RAJA PIKUN YANG DICINTAI RAKYATNYA

 


Di sebuah negeri damai bernama Kerajaan Damaramai, hiduplah seorang raja tua bernama Raja Muda. Aneh memang, namanya "Muda", padahal usianya sudah sangat tua! Bahkan, Raja Muda sering lupa nama menterinya sendiri. Karena itu, rakyat memanggilnya Raja Pikun.

Setiap pagi, Raja Muda berkeliling istana sambil membawa tongkat. Kadang ia lupa sudahmakan, kadang lupa ke mana ia menyimpan mahkota. Suatu hari, ia bahkan mengenakan sepatu yang berbeda warna!

"Ampun, Tuanku, sepatunya tidak sama," bisik pelayan.

"Benarkah? Wah, bagus juga! Biar modis!" jawab Raja Muda sambil tertawa.

Meski pikun, Raja Muda adalah raja yang sangat baik hati. Ia selalu tersenyum, suka membagikan makanan kepada rakyat, dan tak pernah marah, walau sering dibuat bingung oleh keadaannya sendiri.

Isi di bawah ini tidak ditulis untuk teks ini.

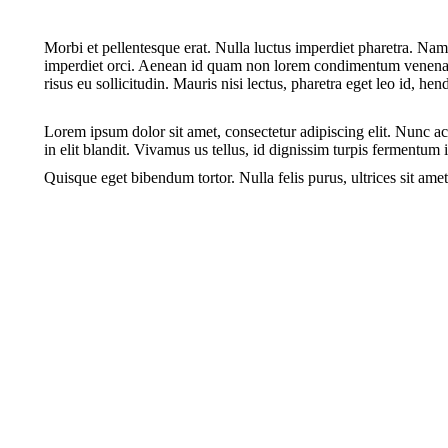
Morbi et pellentesque erat. Nulla luctus imperdiet pharetra. Nam
imperdiet orci. Aenean id quam non lorem condimentum venenatis.
risus eu sollicitudin. Mauris nisi lectus, pharetra eget leo id,
Lorem ipsum dolor sit amet, consectetur adipiscing elit. Nunc ac 
in elit blandit. Vivamus us tellus, id dignissim turpis fermentum
Quisque eget bibendum tortor. Nulla felis purus, ultrices sit ame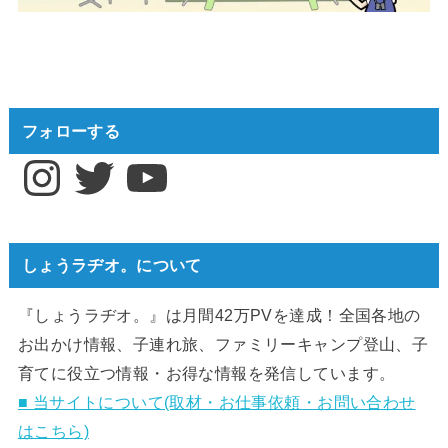
フォローする
Instagram
Twitter
YouTube
しょうラヂオ。について
『しょうラヂオ。』は月間42万PVを達成！全国各地の
お出かけ情報、子連れ旅、ファミリーキャンプ登山、子
育てに役立つ情報・お得な情報を発信しています。
■ 当サイトについて(取材・お仕事依頼・お問い合わせ
はこちら)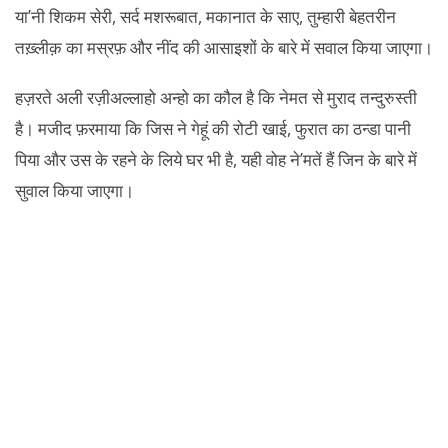
या’नी शिकम सेरी, सर्द मशरूबात, मकानात के साए, तुम्हारी बेहतरीन
तख़्लीक़ का मस्रफ़ और नींद की आसाइशों के बारे में सवाल किया जाएगा।
हज़रते अली रज़ीअल्लाहो अन्हो का कौल है कि नेमत से मुराद तन्दुरुस्ती
है। मजीद फ़रमाया कि जिस ने गेहूं की रोटी खाई, फुरात का ठन्डा पानी
पिया और उस के रहने के लिये घर भी है, यही वोह ने’मतें हैं जिन के बारे में
सुवाल किया जाएगा।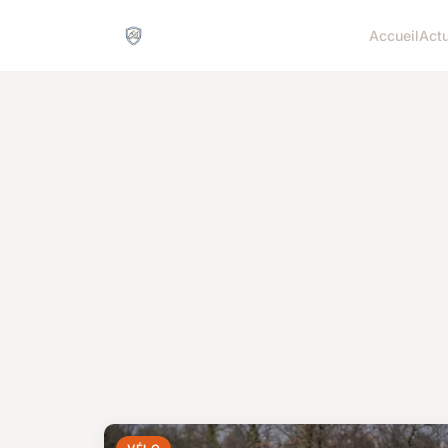
Accueil
Act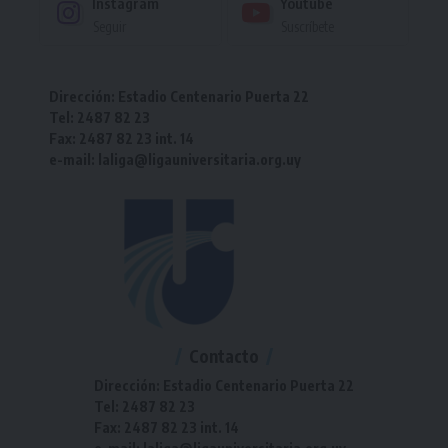
Instagram
Youtube
Seguir
Suscríbete
Dirección: Estadio Centenario Puerta 22
Tel: 2487 82 23
Fax: 2487 82 23 int. 14
e-mail: laliga@ligauniversitaria.org.uy
Contacto
Dirección: Estadio Centenario Puerta 22
Tel: 2487 82 23
Fax: 2487 82 23 int. 14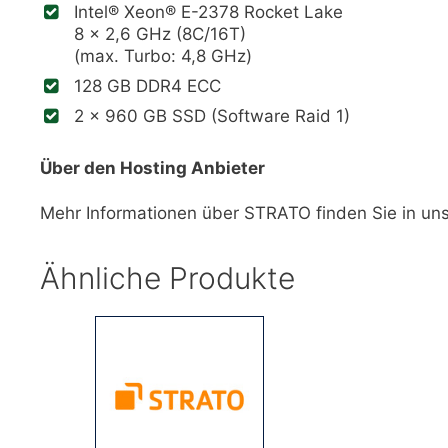
Intel® Xeon® E-2378 Rocket Lake
8 x 2,6 GHz (8C/16T)
(max. Turbo: 4,8 GHz)
128 GB DDR4 ECC
2 x 960 GB SSD (Software Raid 1)
Über den Hosting Anbieter
Mehr Informationen über STRATO finden Sie in u
Ähnliche Produkte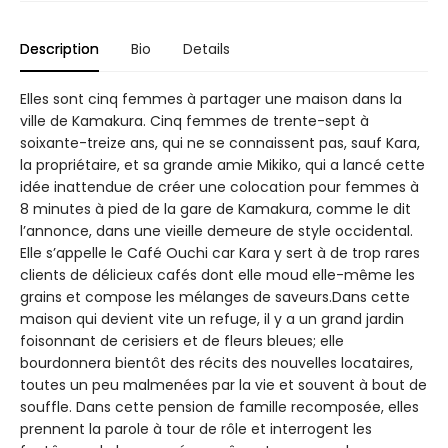
Description
Bio
Details
Elles sont cinq femmes à partager une maison dans la
ville de Kamakura. Cinq femmes de trente-sept à
soixante-treize ans, qui ne se connaissent pas, sauf Kara,
la propriétaire, et sa grande amie Mikiko, qui a lancé cette
idée inattendue de créer une colocation pour femmes à
8 minutes à pied de la gare de Kamakura, comme le dit
l’annonce, dans une vieille demeure de style occidental.
Elle s’appelle le Café Ouchi car Kara y sert à de trop rares
clients de délicieux cafés dont elle moud elle-même les
grains et compose les mélanges de saveurs.Dans cette
maison qui devient vite un refuge, il y a un grand jardin
foisonnant de cerisiers et de fleurs bleues; elle
bourdonnera bientôt des récits des nouvelles locataires,
toutes un peu malmenées par la vie et souvent à bout de
souffle. Dans cette pension de famille recomposée, elles
prennent la parole à tour de rôle et interrogent les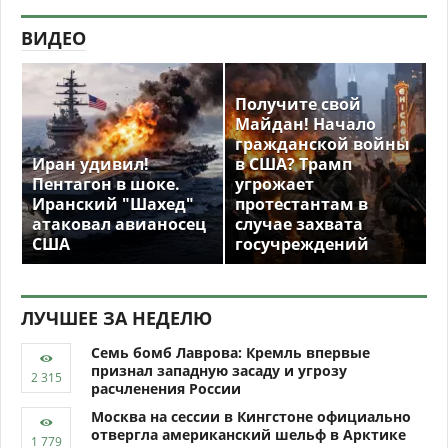
ВИДЕО
Получите свой
Майдан! Начало
гражданской войны
Иран удивил!
в США? Трамп
Пентагон в шоке.
угрожает
Иранский "Шахед"
протестантам в
атаковал авианосец
случае захвата
США
госучреждений
ЛУЧШЕЕ ЗА НЕДЕЛЮ
Семь бомб Лаврова: Кремль впервые
признал западную засаду и угрозу
расчленения России
Москва на сессии в Кингстоне официально
отвергла американский шельф в Арктике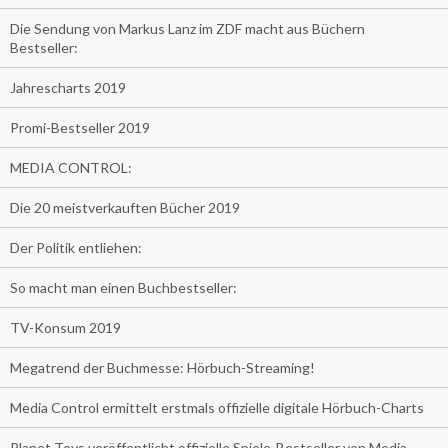
Die Sendung von Markus Lanz im ZDF macht aus Büchern
Bestseller:
Jahrescharts 2019
Promi-Bestseller 2019
MEDIA CONTROL:
Die 20 meistverkauften Bücher 2019
Der Politik entliehen:
So macht man einen Buchbestseller:
TV-Konsum 2019
Megatrend der Buchmesse: Hörbuch-Streaming!
Media Control ermittelt erstmals offizielle digitale Hörbuch-Charts
Planet Toys veröffentlicht offizielle Spiele-Bestseller von Media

Setiap Jumat, ia pergi ke pasar rakyat. Tapi ia sering lupa apa yang ingin dibeli.

"Apa aku mau beli wortel, atau... panci ya?" gumamnya.

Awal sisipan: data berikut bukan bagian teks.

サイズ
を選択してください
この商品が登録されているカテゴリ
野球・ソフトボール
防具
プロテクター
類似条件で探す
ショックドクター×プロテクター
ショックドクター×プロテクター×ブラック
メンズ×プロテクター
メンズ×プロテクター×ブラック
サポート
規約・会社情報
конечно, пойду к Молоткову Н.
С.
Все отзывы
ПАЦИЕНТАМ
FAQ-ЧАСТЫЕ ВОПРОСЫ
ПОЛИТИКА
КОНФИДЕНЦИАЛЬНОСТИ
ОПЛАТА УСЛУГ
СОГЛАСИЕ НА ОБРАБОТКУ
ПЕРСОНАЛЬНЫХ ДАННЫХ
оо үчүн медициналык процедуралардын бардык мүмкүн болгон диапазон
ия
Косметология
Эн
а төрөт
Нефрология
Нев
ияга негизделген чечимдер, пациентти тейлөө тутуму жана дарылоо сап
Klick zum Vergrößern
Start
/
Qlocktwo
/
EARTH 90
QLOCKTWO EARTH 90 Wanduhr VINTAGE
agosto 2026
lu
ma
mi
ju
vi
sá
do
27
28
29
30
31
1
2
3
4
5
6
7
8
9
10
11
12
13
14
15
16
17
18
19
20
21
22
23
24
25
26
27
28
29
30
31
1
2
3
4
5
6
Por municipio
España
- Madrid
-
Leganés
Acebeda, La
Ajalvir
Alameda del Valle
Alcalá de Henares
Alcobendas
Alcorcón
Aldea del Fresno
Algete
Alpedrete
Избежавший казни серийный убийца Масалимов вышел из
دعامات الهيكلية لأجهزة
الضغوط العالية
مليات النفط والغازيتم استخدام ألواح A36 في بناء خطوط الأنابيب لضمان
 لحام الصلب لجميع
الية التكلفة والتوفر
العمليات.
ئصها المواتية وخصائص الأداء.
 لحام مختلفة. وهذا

Namun, rakyat tetap menyambutnya dengan hangat. Mereka tahu, meski pikirannya sering lupa, hatinya tak pernah lupa untuk mencintai rakyatnya.

Suatu hari, seorang penasihat berkata, "Tuanku, mungkin lebih baik Tuanku istirahat dan tidak memimpin lagi. Toh, Tuanku sudah pikun."

Raja Muda menjawab dengan tenang, "Memimpin bukan hanya soal ingat nama atau angka. Selama aku masih bisa mencintai rakyatku, aku akan terus berusaha menjadi raja yang berguna."

Rakyat yang mendengar ucapan itu pun terharu. Mereka berkumpul di alun-alun, membentangkan spanduk besar bertuliskan:

"Raja Muda, Raja Pikun yang Penuh Kasih Sayang!"

Sejak hari itu, para menteri dan rakyat bersama-sama membantu Raja Muda. Mereka membuatkan catatan besar di tembok istana agar sang raja tidak lupa. Bahkan, anak-anak kecil pun membantu dengan membuat lagu lucu berisi jadwal kegiatan raja agar mudah diingat.

Misalnya:

🎵 Pagi-pagi minum teh,
Lalu jalan ke taman,
Kalau bingung cari mahkota,
Tanya pada Pak Karman!
🎵

Raja Muda tertawa setiap kali mendengar lagu itu.

"Aku memang mudah lupa," katanya suatu hari, "tapi aku tidak pernah lupa satu hal: aku mencintai kalian semua."

Pesan Moral:

Cerita ini mengajarkan bahwa cinta dan kebaikan hati lebih penting daripada kesempurnaan. Meskipun seseorang sudah tua atau mudah lupa, jika ia memiliki hati yang penuh kasih, maka ia akan selalu dicintai oleh orang di sekitarnya. Kebaikan tak pernah lekang oleh waktu.